3. How military leaders solve the problem of power sharing:
a. Include the officers who led the coup d’etat in a decision making council
known as a junta
b. Allocate control of key state offices among members of the junta
c. Give junta members, their family members, and their followers
opportunities to become wealthy
4. How military leaders solve the problem of control:
a. Find allies in society
b. Win elections in which a party backed by the military has overwhelming
advantages over other parties
c. Use martial law, arrests, imprisonment and executions
C. One-Party Regimes
1. In one-party regimes, high-ranking members of the ruling political party select
the country’s leader from among its senior personnel.

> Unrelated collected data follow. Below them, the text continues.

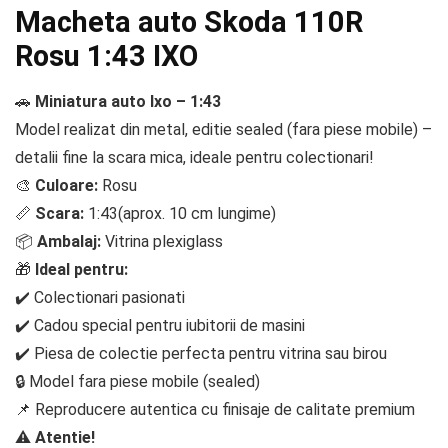
Macheta auto Skoda 110R
Rosu 1:43 IXO
🚗
Miniatura auto Ixo – 1:43
Model realizat din metal, editie sealed (fara piese mobile) –
detalii fine la scara mica, ideale pentru colectionari!
🎨
Culoare:
Rosu
📏
Scara:
1:43(aprox. 10 cm lungime)
📦
Ambalaj:
Vitrina plexiglass
🎁
Ideal pentru:
✔️ Colectionari pasionati
✔️ Cadou special pentru iubitorii de masini
✔️ Piesa de colectie perfecta pentru vitrina sau birou
🔒 Model fara piese mobile (sealed)
📌 Reproducere autentica cu finisaje de calitate premium
⚠️
Atentie!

2. Two main types of one-party regimes:
a. Ones in which the ruling party does not allow other political parties to
compete against it, as is the case in communist party-led regimes in China
and Vietnam
b. Ones in which the ruling party allows other political parties to compete,
but sets the rules of the game in ways which make it nearly impossible for
other parties to win control of the state
3. Methods of managing the problem of power sharing
a. Create committees in which elite party members can have a say in
determining public policies
b. Establish rules about how transitions are made from one set of leaders to
another, thus giving other high ranking members incentives to support the
current leader in hopes of becoming party leader in the future
c. Appointing top party leaders to direct important state agencies and state
agencies with numerous opportunities to become wealthy
4. Methods of managing the problem of authoritarian control
a. Building coalitions of supporters that can include family members of party
members, business people in the private sector, and professionals
b. Communist parties do not allow multi-party elections for officials at the
national level, but other types of one-party regimes allow multi-party
elections in which the rules heavily favor the ruling political party
c. Repression in the form of curtailment of civil liberties, arrests,
imprisonment, torture, and executions
D. Personalist Regimes
1. In personalist regimes, a single leader rules, who has accumulated sufficient
power to impose decisions without significant constraints from other leading
members of the regime.
a. Personalist rulers usually emerge from power struggles in a ruling political
party or military regime after it has seized control of the state.
b. Personalist rulers can emerge in both strong and weak states, but most
cases of personalist rule occur in very poor countries with weak states.